TASK DETAILS ->
Every entry must be transcribed exactly. Pictures are not part of the copy.

DATA EXTRACT ->
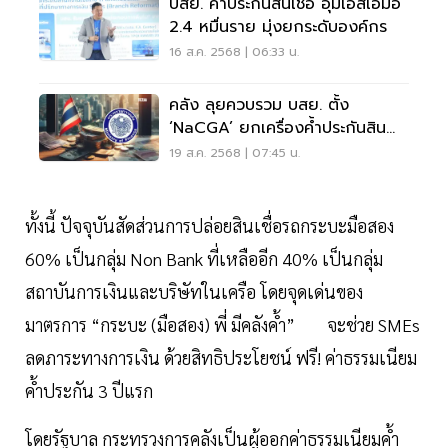
บสย. ค้ำประกันสินเชื่อ อุ้มเอสเอ็มอี
2.4 หมื่นราย มุ่งยกระดับองค์กร
16 ส.ค. 2568 | 06:33 น.
คลัง ลุยควบรวม บสย. ตั้ง
‘NaCGA’ ยกเครื่องค้ำประกันสิน
เชื่อไทย
19 ส.ค. 2568 | 07:45 น.
ทั้งนี้ ปัจจุบันสัดส่วนการปล่อยสินเชื่อรถกระบะมือสอง
60% เป็นกลุ่ม Non Bank ที่เหลืออีก 40% เป็นกลุ่ม
สถาบันการเงินและบริษัทในเครือ โดยจุดเด่นของ
มาตรการ “กระบะ (มือสอง) พี่ มีคลังค้ำ” จะช่วย SMEs
ลดภาระทางการเงิน ด้วยสิทธิประโยชน์ ฟรี! ค่าธรรมเนียม
ค้ำประกัน 3 ปีแรก
โดยรัฐบาล กระทรวงการคลังเป็นผู้ออกค่าธรรมเนียมค้ำ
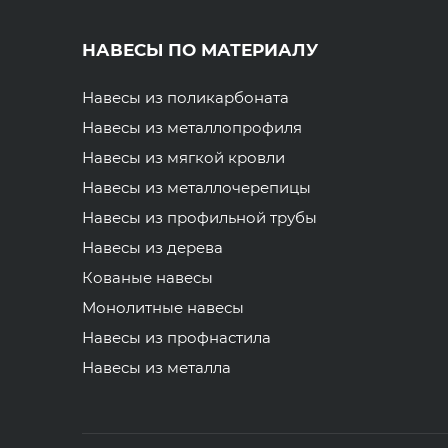
НАВЕСЫ ПО МАТЕРИАЛУ
Навесы из поликарбоната
Навесы из металлопрофиля
Навесы из мягкой кровли
Навесы из металлочерепицы
Навесы из профильной трубы
Навесы из дерева
Кованые навесы
Монолитные навесы
Навесы из профнастила
Навесы из металла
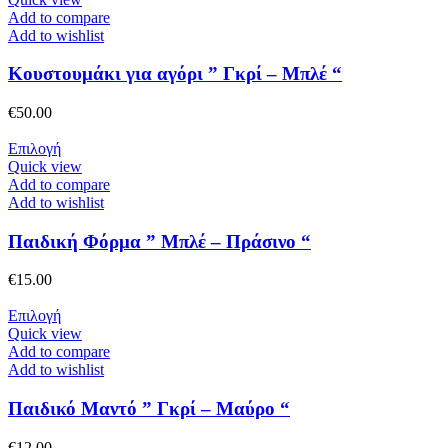
στη
προϊόν
Add to compare
σελίδα
έχει
Add to wishlist
του
πολλαπλές
προϊόντος
παραλλαγές.
Κουστουμάκι για αγόρι ” Γκρί – Μπλέ “
Οι
επιλογές
€
50.00
μπορούν
να
Αυτό
Επιλογή
επιλεγούν
το
Quick view
στη
προϊόν
Add to compare
σελίδα
έχει
Add to wishlist
του
πολλαπλές
προϊόντος
παραλλαγές.
Παιδική Φόρμα ” Μπλέ – Πράσινο “
Οι
επιλογές
€
15.00
μπορούν
να
Αυτό
Επιλογή
επιλεγούν
το
Quick view
στη
προϊόν
Add to compare
σελίδα
έχει
Add to wishlist
του
πολλαπλές
προϊόντος
παραλλαγές.
Παιδικό Μαντό ” Γκρί – Μαύρο “
Οι
επιλογές
€
12.00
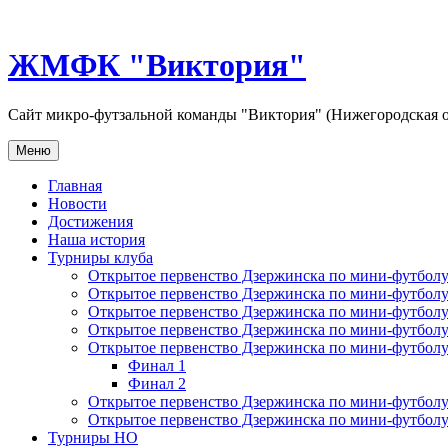
Перейти
к
содержимому
ЖМФК "Виктория"
Сайт микро-футзальной команды "Виктория" (Нижегородская о
Меню
Главная
Новости
Достижения
Наша история
Турниры клуба
Открытое первенство Дзержинска по мини-футболу 
Открытое первенство Дзержинска по мини-футболу 
Открытое первенство Дзержинска по мини-футболу 
Открытое первенство Дзержинска по мини-футболу 
Открытое первенство Дзержинска по мини-футболу 
Финал 1
Финал 2
Открытое первенство Дзержинска по мини-футболу
Открытое первенство Дзержинска по мини-футболу 
Турниры НО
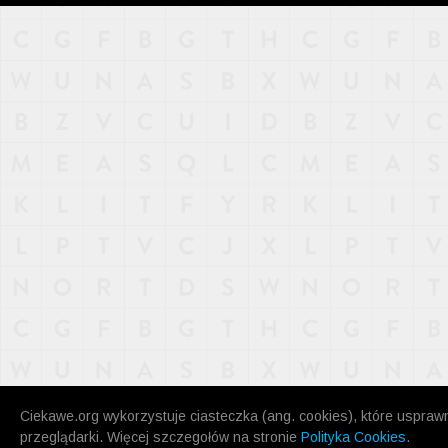
NAJNOWSZE
POPULARNE
LOSOWE
A
ARTYKUŁY
F
FILMY
G
GALERIA
REGULAMIN
KONTAKT
Ciekawe.org wykorzystuje ciasteczka (ang. cookies), które uspraw
przeglądarki. Więcej szczegołów na stronie
Polityka Cookies
.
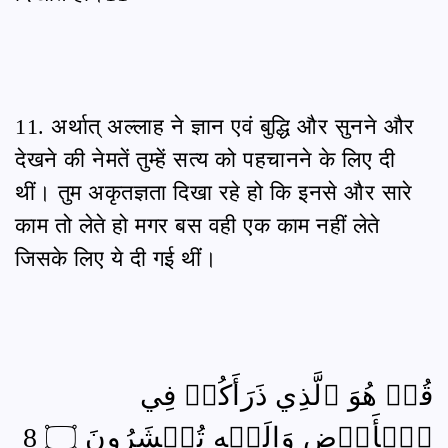
11. अर्थात् अल्लाह ने ज्ञान एवं बुद्धि और सुनने और
देखने की नेमतें तुम्हें सत्य को पहचानने के लिए दी
थीं। तुम अकृतज्ञता दिखा रहे हो कि इनसे और सारे
काम तो लेते हो मगर बस वही एक काम नहीं लेते
जिसके लिए ये दी गई थीं।
قُلۡ هُوَ ٱلَّذِي ذَرَأَكُمۡ فِي
ٱلۡأَرۡضِ وَإِلَيۡهِ تُحۡشَرُونَ ۝ 8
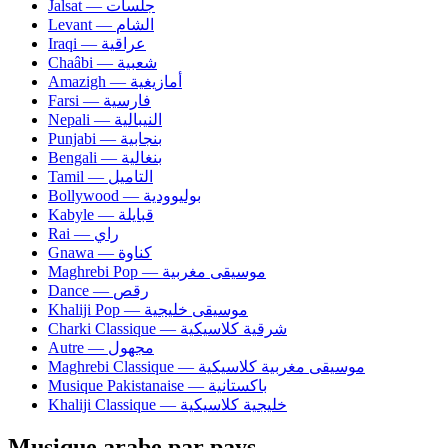
Jalsat — جلسات
Levant — الشام
Iraqi — عراقية
Chaâbi — شعبية
Amazigh — أمازيغية
Farsi — فارسية
Nepali — النيبالية
Punjabi — بنجابية
Bengali — بنغالية
Tamil — التاميل
Bollywood — بوليوودية
Kabyle — قبايلة
Rai — راي
Gnawa — كناوة
Maghrebi Pop — موسيقى مغربية
Dance — رقص
Khaliji Pop — موسيقى خليجية
Charki Classique — شرقية كلاسيكية
Autre — مجهول
Maghrebi Classique — موسيقى مغربية كلاسيكية
Musique Pakistanaise — باكستانية
Khaliji Classique — خليجية كلاسيكية
Musique arabe par pays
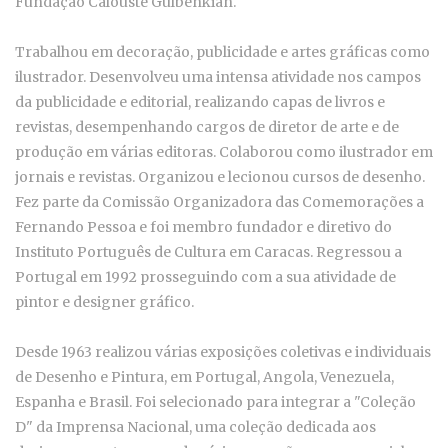
Fundação Calouste Gulbenkian.
Trabalhou em decoração, publicidade e artes gráficas como
ilustrador. Desenvolveu uma intensa atividade nos campos
da publicidade e editorial, realizando capas de livros e
revistas, desempenhando cargos de diretor de arte e de
produção em várias editoras. Colaborou como ilustrador em
jornais e revistas. Organizou e lecionou cursos de desenho.
Fez parte da Comissão Organizadora das Comemorações a
Fernando Pessoa e foi membro fundador e diretivo do
Instituto Português de Cultura em Caracas. Regressou a
Portugal em 1992 prosseguindo com a sua atividade de
pintor e designer gráfico.
Desde 1963 realizou várias exposições coletivas e individuais
de Desenho e Pintura, em Portugal, Angola, Venezuela,
Espanha e Brasil.
Foi selecionado para integrar a "Coleção
D" da Imprensa Nacional, uma coleção dedicada aos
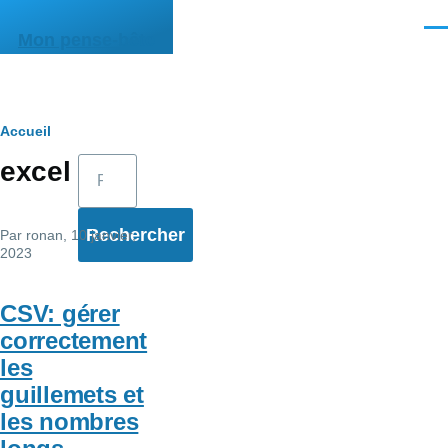
Aller au contenu principal
Men
Mon pense-bête
Fil
Accueil
Rechercher
excel
d'Ariane
Par
ronan
, 10 janvier,
2023
CSV: gérer
correctement
les
guillemets et
les nombres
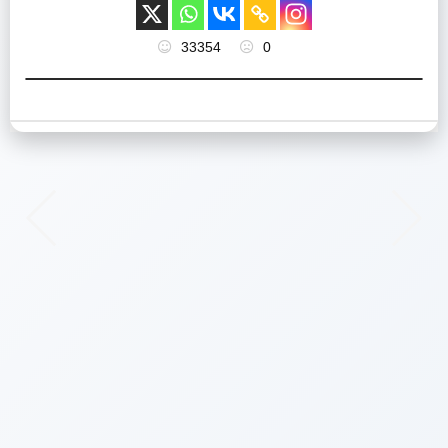
33354
0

OUTPUT BELOW ->
บสย. ค้ำประกันสินเชื่อ อุ้มเอสเอ็มอี
2.4 หมื่นราย มุ่งยกระดับองค์กร
16 ส.ค. 2568 | 06:33 น.
คลัง ลุยควบรวม บสย. ตั้ง
‘NaCGA’ ยกเครื่องค้ำประกันสิน
เชื่อไทย
19 ส.ค. 2568 | 07:45 น.
ทั้งนี้ ปัจจุบันสัดส่วนการปล่อยสินเชื่อรถกระบะมือสอง
60% เป็นกลุ่ม Non Bank ที่เหลืออีก 40% เป็นกลุ่ม
สถาบันการเงินและบริษัทในเครือ โดยจุดเด่นของ
มาตรการ “กระบะ (มือสอง) พี่ มีคลังค้ำ” จะช่วย SMEs
ลดภาระทางการเงิน ด้วยสิทธิประโยชน์ ฟรี! ค่าธรรมเนียม
ค้ำประกัน 3 ปีแรก
โดยรัฐบาล กระทรวงการคลังเป็นผู้ออกค่าธรรมเนียมค้ำ
НАВЕСЫ ПО МАТЕРИАЛУ
Навесы из поликарбоната
Навесы из металлопрофиля
Навесы из мягкой кровли
Навесы из металлочерепицы
Навесы из профильной трубы
Навесы из дерева
Кованые навесы
Монолитные навесы
Навесы из профнастила
Навесы из металла
στη
προϊόν
Add to compare
σελίδα
έχει
Add to wishlist
του
πολλαπλές
προϊόντος
παραλλαγές.
Κουστουμάκι για αγόρι ” Γκρί – Μπλέ “
Οι
επιλογές
€
50.00
μπορούν
να
Αυτό
Επιλογή
επιλεγούν
το
Quick view
στη
προϊόν
Add to compare
σελίδα
έχει
Add to wishlist
του
πολλαπλές
προϊόντος
παραλλαγές.
Παιδική Φόρμα ” Μπλέ – Πράσινο “
Οι
επιλογές
€
15.00
μπορούν
να
Αυτό
Επιλογή
επιλεγούν
το
Quick view
στη
προϊόν
Add to compare
σελίδα
έχει
Add to wishlist
του
πολλαπλές
προϊόντος
παραλλαγές.
Παιδικό Μαντό ” Γκρί – Μαύρο “
Οι
επιλογές
€
12.00
Перейти
к
содержимому
ЖМФК "Виктория"
Сайт микро-футзальной команды "Виктория" (Нижегородская о
Меню
Главная
Новости
Достижения
Наша история
Турниры клуба
Открытое первенство Дзержинска по мини-футболу 
Открытое первенство Дзержинска по мини-футболу 
Открытое первенство Дзержинска по мини-футболу 
Открытое первенство Дзержинска по мини-футболу 
Открытое первенство Дзержинска по мини-футболу 
Финал 1
Финал 2
Открытое первенство Дзержинска по мини-футболу
Открытое первенство Дзержинска по мини-футболу 
Турниры НО
NAJNOWSZE
POPULARNE
LOSOWE
A
ARTYKUŁY
F
FILMY
G
GALERIA
REGULAMIN
KONTAKT
Ciekawe.org wykorzystuje ciasteczka (ang. cookies), które uspraw
przeglądarki. Więcej szczegołów na stronie
Polityka Cookies
.
11. अर्थात् अल्लाह ने ज्ञान एवं बुद्धि और सुनने और
देखने की नेमतें तुम्हें सत्य को पहचानने के लिए दी
थीं। तुम अकृतज्ञता दिखा रहे हो कि इनसे और सारे
काम तो लेते हो मगर बस वही एक काम नहीं लेते
जिसके लिए ये दी गई थीं।
قُلۡ هُوَ ٱلَّذِي ذَرَأَكُمۡ فِي
ٱلۡأَرۡضِ وَإِلَيۡهِ تُحۡشَرُونَ ۝ 8
Jalsat — جلسات
Levant — الشام
Iraqi — عراقية
Chaâbi — شعبية
Amazigh — أمازيغية
Farsi — فارسية
Nepali — النيبالية
Punjabi — بنجابية
Bengali — بنغالية
Tamil — التاميل
Bollywood — بوليوودية
Kabyle — قبايلة
Rai — راي
Gnawa — كناوة
Maghrebi Pop — موسيقى مغربية
Dance — رقص
Khaliji Pop — موسيقى خليجية
Charki Classique — شرقية كلاسيكية
Autre — مجهول
Maghrebi Classique — موسيقى مغربية كلاسيكية
Musique Pakistanaise — باكستانية
Khaliji Classique — خليجية كلاسيكية
Musique arabe par pays
Fundação Calouste Gulbenkian.
Trabalhou em decoração, publicidade e artes gráficas como
ilustrador. Desenvolveu uma intensa atividade nos campos
da publicidade e editorial, realizando capas de livros e
revistas, desempenhando cargos de diretor de arte e de
produção em várias editoras. Colaborou como ilustrador em
jornais e revistas. Organizou e lecionou cursos de desenho.
Fez parte da Comissão Organizadora das Comemorações a
Fernando Pessoa e foi membro fundador e diretivo do
Instituto Português de Cultura em Caracas. Regressou a
Portugal em 1992 prosseguindo com a sua atividade de
pintor e designer gráfico.
Desde 1963 realizou várias exposições coletivas e individuais
de Desenho e Pintura, em Portugal, Angola, Venezuela,
Espanha e Brasil.
Foi selecionado para integrar a "Coleção
D" da Imprensa Nacional, uma coleção dedicada aos
Aller au contenu principal
Men
Mon pense-bête
Fil
Accueil
Rechercher
excel
d'Ariane
Par
ronan
, 10 janvier,
2023
CSV: gérer
correctement
les
guillemets et
les nombres
33354
0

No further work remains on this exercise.